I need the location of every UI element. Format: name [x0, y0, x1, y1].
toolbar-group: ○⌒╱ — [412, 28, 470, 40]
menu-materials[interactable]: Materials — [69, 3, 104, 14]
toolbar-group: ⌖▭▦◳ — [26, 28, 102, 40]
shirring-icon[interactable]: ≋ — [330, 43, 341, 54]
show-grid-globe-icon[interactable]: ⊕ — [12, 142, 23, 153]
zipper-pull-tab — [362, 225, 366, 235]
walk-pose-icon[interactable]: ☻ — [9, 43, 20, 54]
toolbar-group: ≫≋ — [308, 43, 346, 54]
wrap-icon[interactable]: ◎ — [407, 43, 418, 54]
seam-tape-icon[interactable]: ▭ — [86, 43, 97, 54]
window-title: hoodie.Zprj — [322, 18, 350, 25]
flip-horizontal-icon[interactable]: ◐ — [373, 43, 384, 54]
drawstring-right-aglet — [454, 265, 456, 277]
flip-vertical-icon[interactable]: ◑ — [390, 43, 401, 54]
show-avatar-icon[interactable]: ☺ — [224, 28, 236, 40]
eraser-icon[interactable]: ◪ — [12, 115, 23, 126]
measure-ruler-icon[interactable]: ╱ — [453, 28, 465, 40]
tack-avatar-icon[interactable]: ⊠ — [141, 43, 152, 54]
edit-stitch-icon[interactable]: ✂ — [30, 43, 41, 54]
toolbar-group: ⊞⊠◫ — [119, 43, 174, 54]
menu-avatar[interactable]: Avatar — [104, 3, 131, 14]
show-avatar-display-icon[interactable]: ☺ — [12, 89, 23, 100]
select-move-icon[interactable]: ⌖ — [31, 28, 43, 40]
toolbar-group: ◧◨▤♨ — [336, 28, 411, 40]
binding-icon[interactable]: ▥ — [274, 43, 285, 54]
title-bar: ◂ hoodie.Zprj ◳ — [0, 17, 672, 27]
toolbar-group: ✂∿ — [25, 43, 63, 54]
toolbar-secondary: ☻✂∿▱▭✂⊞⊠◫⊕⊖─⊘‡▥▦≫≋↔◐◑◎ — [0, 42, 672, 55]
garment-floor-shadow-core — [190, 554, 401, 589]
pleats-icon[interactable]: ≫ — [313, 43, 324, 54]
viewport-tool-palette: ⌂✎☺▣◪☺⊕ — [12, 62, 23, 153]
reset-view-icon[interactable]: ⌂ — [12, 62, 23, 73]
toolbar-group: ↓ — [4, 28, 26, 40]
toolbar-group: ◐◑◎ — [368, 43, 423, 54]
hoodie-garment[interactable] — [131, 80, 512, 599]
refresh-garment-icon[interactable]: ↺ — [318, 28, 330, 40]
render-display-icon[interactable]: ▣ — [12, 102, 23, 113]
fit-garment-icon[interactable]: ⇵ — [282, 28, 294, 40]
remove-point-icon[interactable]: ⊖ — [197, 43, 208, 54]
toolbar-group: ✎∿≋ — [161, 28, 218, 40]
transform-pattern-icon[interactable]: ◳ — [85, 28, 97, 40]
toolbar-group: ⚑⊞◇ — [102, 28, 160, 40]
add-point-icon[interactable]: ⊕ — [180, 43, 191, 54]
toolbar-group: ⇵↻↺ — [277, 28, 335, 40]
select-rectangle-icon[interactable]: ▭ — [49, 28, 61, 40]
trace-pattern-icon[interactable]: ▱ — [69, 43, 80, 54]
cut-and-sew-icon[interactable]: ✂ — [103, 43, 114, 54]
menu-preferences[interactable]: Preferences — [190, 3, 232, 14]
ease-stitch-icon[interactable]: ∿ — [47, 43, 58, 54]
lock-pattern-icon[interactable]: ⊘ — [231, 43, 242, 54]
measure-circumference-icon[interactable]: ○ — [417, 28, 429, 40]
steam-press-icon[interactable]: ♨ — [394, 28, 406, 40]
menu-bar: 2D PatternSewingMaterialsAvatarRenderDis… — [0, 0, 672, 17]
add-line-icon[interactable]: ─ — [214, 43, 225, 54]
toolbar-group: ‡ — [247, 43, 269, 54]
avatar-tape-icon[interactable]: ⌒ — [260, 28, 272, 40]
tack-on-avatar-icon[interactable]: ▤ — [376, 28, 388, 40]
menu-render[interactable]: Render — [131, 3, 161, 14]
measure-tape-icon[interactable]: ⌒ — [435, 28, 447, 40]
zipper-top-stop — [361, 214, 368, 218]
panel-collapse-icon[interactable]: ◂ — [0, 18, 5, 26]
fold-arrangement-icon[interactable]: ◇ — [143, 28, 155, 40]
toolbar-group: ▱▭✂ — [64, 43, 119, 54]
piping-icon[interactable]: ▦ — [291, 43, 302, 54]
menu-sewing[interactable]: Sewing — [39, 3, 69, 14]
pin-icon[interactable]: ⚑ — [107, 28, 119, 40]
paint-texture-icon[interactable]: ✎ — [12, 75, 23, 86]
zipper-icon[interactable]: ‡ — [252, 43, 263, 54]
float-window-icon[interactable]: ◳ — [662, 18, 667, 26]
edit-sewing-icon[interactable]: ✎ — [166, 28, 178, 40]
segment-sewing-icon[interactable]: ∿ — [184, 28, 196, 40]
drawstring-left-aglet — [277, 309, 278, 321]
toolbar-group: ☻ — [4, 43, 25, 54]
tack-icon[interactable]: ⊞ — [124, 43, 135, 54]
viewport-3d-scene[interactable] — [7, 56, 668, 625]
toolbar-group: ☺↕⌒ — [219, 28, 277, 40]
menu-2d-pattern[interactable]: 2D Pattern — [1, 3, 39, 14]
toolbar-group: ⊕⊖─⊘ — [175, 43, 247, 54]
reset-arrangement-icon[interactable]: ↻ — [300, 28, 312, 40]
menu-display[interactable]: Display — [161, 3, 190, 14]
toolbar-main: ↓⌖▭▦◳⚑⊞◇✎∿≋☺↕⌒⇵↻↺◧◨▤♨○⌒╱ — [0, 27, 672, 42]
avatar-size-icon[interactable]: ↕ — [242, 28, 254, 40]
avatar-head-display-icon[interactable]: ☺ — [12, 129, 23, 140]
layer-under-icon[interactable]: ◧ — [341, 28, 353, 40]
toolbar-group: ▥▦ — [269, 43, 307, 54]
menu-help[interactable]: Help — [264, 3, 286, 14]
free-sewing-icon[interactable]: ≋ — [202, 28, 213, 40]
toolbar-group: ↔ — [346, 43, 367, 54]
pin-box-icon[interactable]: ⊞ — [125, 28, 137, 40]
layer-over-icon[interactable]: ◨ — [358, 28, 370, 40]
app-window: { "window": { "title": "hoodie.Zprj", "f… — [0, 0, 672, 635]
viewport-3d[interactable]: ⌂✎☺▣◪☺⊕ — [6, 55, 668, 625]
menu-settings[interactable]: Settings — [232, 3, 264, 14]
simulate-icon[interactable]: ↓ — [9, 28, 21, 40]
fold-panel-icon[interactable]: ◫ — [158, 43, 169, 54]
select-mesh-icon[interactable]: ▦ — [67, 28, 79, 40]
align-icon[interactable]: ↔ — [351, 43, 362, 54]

————

■ About this exercise
Scan the entries for the word "select". Report each line that has it.

■ Exercise solution
select-move-icon[interactable]: ⌖ — [31, 28, 43, 40]
select-rectangle-icon[interactable]: ▭ — [49, 28, 61, 40]
select-mesh-icon[interactable]: ▦ — [67, 28, 79, 40]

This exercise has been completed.